Man darf aber nicht vergessen, dass wir Gamer teilweise übersättigt von Videospielen sind und viel schwerer mit Videospielen zu beeindrucken als früher (ich sag mal zur Half-Life 1 Zeit). Die Qualität von Videospielen hat teilweise aber auch abgenommen. Wo früher viele Spieleentwickler noch mit Leidenschaft bei der Sache waren, sind heute viele nur noch kommerziell interessiert. Es gibt aber immernoch genug Spiele die mir richtig Spass machen z.B. Crysis Wars, Crysis, Flatout Ultimate Carnage, Fallout 3, C&C A: 3, GTA 4, World in Conflict und noch viele mehr.


----------



## orca113 (24. Dezember 2008)

*AW: Niveau is voll am Sinken*

Klaro,am Alter liegts denke ich auch.Die jüngeren von uns sind noch mit durchschnitts Shooterkost zu begeistern,ich sehe das an meine Computerspiele und Hardwarebegeisterten Cousin.Der ist 21 geworden und der kann gar nicht genug zu ballern haben... Also auf dem PC oder der PS3... Wenn  ich mit dem über Games rede da stehen die Sachen wie Crysis und COD über allem... von Sachen wie Story etc. will der nix hören.Dem ist es wurscht. Aber ich denke mal es wird auch in Zukunft immernoch für jeden einen Hammer geben. Also in meinem "Clan" haben wir mit CSS angefangen... bis zur *********.Und inzwischen sind wir bei BF2 u´nd das zwar nicht bis zur ********* aber regelmäßig und daran reizt uns halt das Teamplay und das für jeden ein Klasse dabei ist die er gut kann.Aber nur diese leichte kost ist auch nix,daher greife ich halt zu Dingen wie The Witcher oder besagte Bethesda Knaller.


----------



## D!str(+)yer (24. Dezember 2008)

*AW: Niveau is voll am Sinken*



orca26 schrieb:


> Klaro,am Alter liegts denke ich auch.Die jüngeren von uns sind noch mit durchschnitts Shooterkost zu begeistern,ich sehe das an meine Computerspiele und Hardwarebegeisterten Cousin.Der ist 21 geworden und der kann gar nicht genug zu ballern haben... Also auf dem PC oder der PS3... Wenn  ich mit dem über Games rede da stehen die Sachen wie Crysis und COD über allem... von Sachen wie Story etc. will der nix hören.Dem ist es wurscht. Aber ich denke mal es wird auch in Zukunft immernoch für jeden einen Hammer geben. Also in meinem "Clan" haben wir mit CSS angefangen... bis zur *********.Und inzwischen sind wir bei BF2 u´nd das zwar nicht bis zur ********* aber regelmäßig und daran reizt uns halt das Teamplay und das für jeden ein Klasse dabei ist die er gut kann.Aber nur diese leichte kost ist auch nix,daher greife ich halt zu Dingen wie The Witcher oder besagte Bethesda Knaller.

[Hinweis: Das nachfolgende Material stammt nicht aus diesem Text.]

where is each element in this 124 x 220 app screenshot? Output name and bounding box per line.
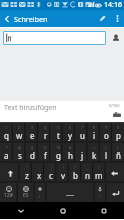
button[interactable]: ": [20, 162, 33, 182]
button[interactable]: Add recipient: [108, 30, 124, 45]
staticText: @: [18, 145, 22, 150]
staticText: x: [37, 170, 42, 181]
staticText: m: [95, 170, 103, 181]
button[interactable]: /: [93, 162, 105, 182]
staticText: u: [80, 130, 85, 141]
button[interactable]: Backspace: [105, 162, 124, 182]
staticText: 3: [31, 125, 34, 130]
button[interactable]: 6: [64, 122, 76, 142]
staticText: %: [57, 145, 60, 150]
button[interactable]: Period: [94, 182, 106, 202]
staticText: k: [92, 150, 97, 161]
button[interactable]: @: [13, 142, 26, 162]
staticText: *: [6, 145, 8, 150]
staticText: p: [116, 130, 121, 141]
button[interactable]: Symbols: [0, 182, 17, 202]
button[interactable]: 0: [112, 122, 124, 142]
button[interactable]: ;: [45, 162, 57, 182]
button[interactable]: 9: [100, 122, 112, 142]
button[interactable]: -: [76, 142, 88, 162]
staticText: ): [117, 145, 119, 150]
staticText: +: [93, 145, 96, 150]
staticText: 14:16: [104, 0, 122, 10]
staticText: 12#: [4, 192, 13, 199]
staticText: f: [44, 150, 47, 161]
button[interactable]: *: [0, 142, 13, 162]
button[interactable]: Language: [17, 182, 34, 202]
button[interactable]: 2: [13, 122, 26, 142]
staticText: &: [69, 145, 72, 150]
staticText: .: [99, 192, 101, 199]
button[interactable]: Recents: [83, 202, 124, 219]
button[interactable]: Edit: [94, 10, 110, 27]
staticText: l: [105, 150, 108, 161]
staticText: /: [98, 165, 100, 170]
staticText: i: [93, 130, 96, 141]
button[interactable]: _: [81, 162, 93, 182]
button[interactable]: $: [39, 142, 52, 162]
staticText: s: [18, 150, 22, 161]
staticText: _: [86, 165, 88, 170]
button[interactable]: !: [57, 162, 69, 182]
button[interactable]: 8: [88, 122, 100, 142]
staticText: z: [25, 170, 29, 181]
staticText: g: [56, 150, 61, 161]
staticText: h: [68, 150, 73, 161]
button[interactable]: 4: [39, 122, 52, 142]
staticText: e: [30, 130, 35, 141]
staticText: 5: [57, 125, 60, 130]
button[interactable]: Comma: [34, 182, 46, 202]
staticText: 1: [5, 125, 8, 130]
staticText: #: [31, 145, 34, 150]
button[interactable]: Home: [42, 202, 83, 219]
button[interactable]: ?: [69, 162, 81, 182]
button[interactable]: ): [112, 142, 124, 162]
button[interactable]: 3: [26, 122, 39, 142]
button[interactable]: More options: [110, 10, 124, 27]
staticText: (: [105, 145, 107, 150]
staticText: y: [68, 130, 73, 141]
button[interactable]: Enter: [106, 182, 124, 202]
button[interactable]: (: [100, 142, 112, 162]
staticText: 0/160: [109, 103, 120, 108]
staticText: ?: [74, 165, 76, 170]
button[interactable]: :: [33, 162, 45, 182]
staticText: a: [4, 150, 9, 161]
staticText: :: [39, 165, 40, 170]
staticText: 7: [81, 125, 84, 130]
button[interactable]: &: [64, 142, 76, 162]
staticText: v: [61, 170, 66, 181]
staticText: Schreiben: [14, 14, 48, 24]
staticText: d: [30, 150, 35, 161]
button[interactable]: 1: [0, 122, 13, 142]
button[interactable]: Attach: [110, 108, 124, 122]
button[interactable]: 5: [52, 122, 64, 142]
button[interactable]: 7: [76, 122, 88, 142]
button[interactable]: Space: [46, 182, 94, 202]
button[interactable]: +: [88, 142, 100, 162]
staticText: w: [16, 130, 23, 141]
staticText: o: [104, 130, 109, 141]
button[interactable]: Back: [0, 202, 42, 219]
staticText: r: [44, 130, 48, 141]
button[interactable]: #: [26, 142, 39, 162]
staticText: ,: [39, 192, 41, 199]
staticText: t: [57, 130, 60, 141]
staticText: ñ: [116, 150, 121, 161]
staticText: 9: [105, 125, 108, 130]
staticText: 6: [69, 125, 72, 130]
button[interactable]: Shift: [0, 162, 20, 182]
staticText: q: [4, 130, 9, 141]
staticText: Text hinzufügen: [4, 103, 57, 113]
button[interactable]: Back: [0, 10, 14, 27]
staticText: j: [81, 150, 84, 161]
staticText: n: [85, 170, 90, 181]
staticText: ;: [51, 165, 52, 170]
staticText: 8: [93, 125, 96, 130]
staticText: $: [44, 145, 47, 150]
staticText: 4: [44, 125, 47, 130]
staticText: !: [63, 165, 64, 170]
staticText: 2: [18, 125, 21, 130]
button[interactable]: %: [52, 142, 64, 162]
button[interactable]: [3, 31, 106, 45]
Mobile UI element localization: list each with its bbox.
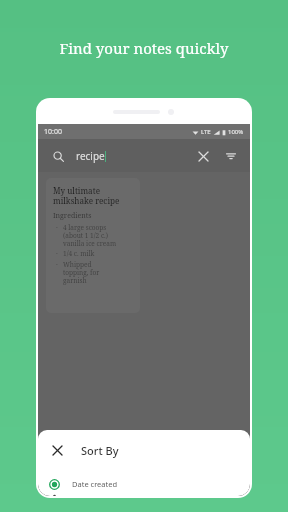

hehe, sieht bei uns auch so aus^^
wir haben mit CSS (vorher 1.6) angefangen, auch ESL etc und jetzt spielen wir nur noch BF2 
also was heißt nur noch, immer freitags abends und auf LAN halt, das steht aber nicht im Verhältnis zu tage langen CS matches...

Ich seh das auch auf unserer LAN (ich bin da für die turniere zuständig), CS spielen wir mittlerweile nur noch 3on3 weil wir nicht mehr zusammen bekommen, aber in BF2 zocken wir 5on5 mit mehreren squads


----------



## orca113 (24. Dezember 2008)

*AW: Niveau is voll am Sinken*

Ok is aber kann mal ein Mod die Themen Überschrift ändern? Das klingt ja bös


----------



## TMX (24. Dezember 2008)

*AW: Niveau is voll am Sinken*

In den letzter "Zeit" hat mich Siedler 2: Veni, vidi, vici ; Siedler: Erbe der Könige, Portal und Oblivion am meisten gereizt.   


Den direkten Weg in die Ecke fanden: Bis auf 1 alle anderen Siedler, vor allem die Neuen, die sind so sch****! Im Vergleich zu denen war Autobahnraser erste Sahne (zock ich heut immer mal zwischendurch). Anno 1701 findet die Ecke auch sehr schön und erhält Gesellschaft von Drankensang. Dazu diverse Adventures, ich kann diese Spiele einfach nicht ab. 

Zur allgemeinen Lage:  Ich hab mir aus Mangel an guten Spielen dieses Jahr nur eins gekauft (Drakensang, ist wie gesagt in der Ecke). Und ich hoffe noch auf neue gute Siedlerspiele und tolle Need for Speeds. Aber da kann ich wohl lange hoffen.... 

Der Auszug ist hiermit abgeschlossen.